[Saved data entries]
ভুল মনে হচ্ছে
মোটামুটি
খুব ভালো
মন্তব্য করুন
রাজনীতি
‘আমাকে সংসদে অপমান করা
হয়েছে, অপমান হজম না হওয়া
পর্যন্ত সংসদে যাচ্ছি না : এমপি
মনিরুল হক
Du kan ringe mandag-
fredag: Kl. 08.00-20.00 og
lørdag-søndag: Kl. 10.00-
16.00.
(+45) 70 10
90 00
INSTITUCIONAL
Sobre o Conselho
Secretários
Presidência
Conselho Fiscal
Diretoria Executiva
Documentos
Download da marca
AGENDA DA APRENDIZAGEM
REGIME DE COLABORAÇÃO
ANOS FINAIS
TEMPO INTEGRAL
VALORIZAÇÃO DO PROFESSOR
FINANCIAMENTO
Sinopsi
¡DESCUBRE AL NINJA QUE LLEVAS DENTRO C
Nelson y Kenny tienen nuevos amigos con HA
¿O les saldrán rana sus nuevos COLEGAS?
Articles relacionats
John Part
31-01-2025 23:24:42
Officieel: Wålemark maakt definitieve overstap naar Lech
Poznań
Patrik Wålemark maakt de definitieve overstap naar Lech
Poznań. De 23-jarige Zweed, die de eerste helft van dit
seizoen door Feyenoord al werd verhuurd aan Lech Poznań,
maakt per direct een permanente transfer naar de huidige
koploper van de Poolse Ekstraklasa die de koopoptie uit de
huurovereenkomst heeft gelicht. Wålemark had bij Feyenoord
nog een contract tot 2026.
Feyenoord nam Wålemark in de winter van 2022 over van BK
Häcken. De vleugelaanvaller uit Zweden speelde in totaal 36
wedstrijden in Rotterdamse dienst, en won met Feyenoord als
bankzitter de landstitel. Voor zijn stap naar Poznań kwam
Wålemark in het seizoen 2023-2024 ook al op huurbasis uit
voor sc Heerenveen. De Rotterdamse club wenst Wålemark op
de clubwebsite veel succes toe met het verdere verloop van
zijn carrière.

* _What the task requires_
Word for word, return each of the entries.

* _Exercise answer_
ভুল মনে হচ্ছে
মোটামুটি
খুব ভালো
মন্তব্য করুন
রাজনীতি
‘আমাকে সংসদে অপমান করা
হয়েছে, অপমান হজম না হওয়া
পর্যন্ত সংসদে যাচ্ছি না : এমপি
মনিরুল হক
Du kan ringe mandag-
fredag: Kl. 08.00-20.00 og
lørdag-søndag: Kl. 10.00-
16.00.
(+45) 70 10
90 00
INSTITUCIONAL
Sobre o Conselho
Secretários
Presidência
Conselho Fiscal
Diretoria Executiva
Documentos
Download da marca
AGENDA DA APRENDIZAGEM
REGIME DE COLABORAÇÃO
ANOS FINAIS
TEMPO INTEGRAL
VALORIZAÇÃO DO PROFESSOR
FINANCIAMENTO
Sinopsi
¡DESCUBRE AL NINJA QUE LLEVAS DENTRO C
Nelson y Kenny tienen nuevos amigos con HA
¿O les saldrán rana sus nuevos COLEGAS?
Articles relacionats
John Part
31-01-2025 23:24:42
Officieel: Wålemark maakt definitieve overstap naar Lech
Poznań
Patrik Wålemark maakt de definitieve overstap naar Lech
Poznań. De 23-jarige Zweed, die de eerste helft van dit
seizoen door Feyenoord al werd verhuurd aan Lech Poznań,
maakt per direct een permanente transfer naar de huidige
koploper van de Poolse Ekstraklasa die de koopoptie uit de
huurovereenkomst heeft gelicht. Wålemark had bij Feyenoord
nog een contract tot 2026.
Feyenoord nam Wålemark in de winter van 2022 over van BK
Häcken. De vleugelaanvaller uit Zweden speelde in totaal 36
wedstrijden in Rotterdamse dienst, en won met Feyenoord als
bankzitter de landstitel. Voor zijn stap naar Poznań kwam
Wålemark in het seizoen 2023-2024 ook al op huurbasis uit
voor sc Heerenveen. De Rotterdamse club wenst Wålemark op
de clubwebsite veel succes toe met het verdere verloop van
zijn carrière.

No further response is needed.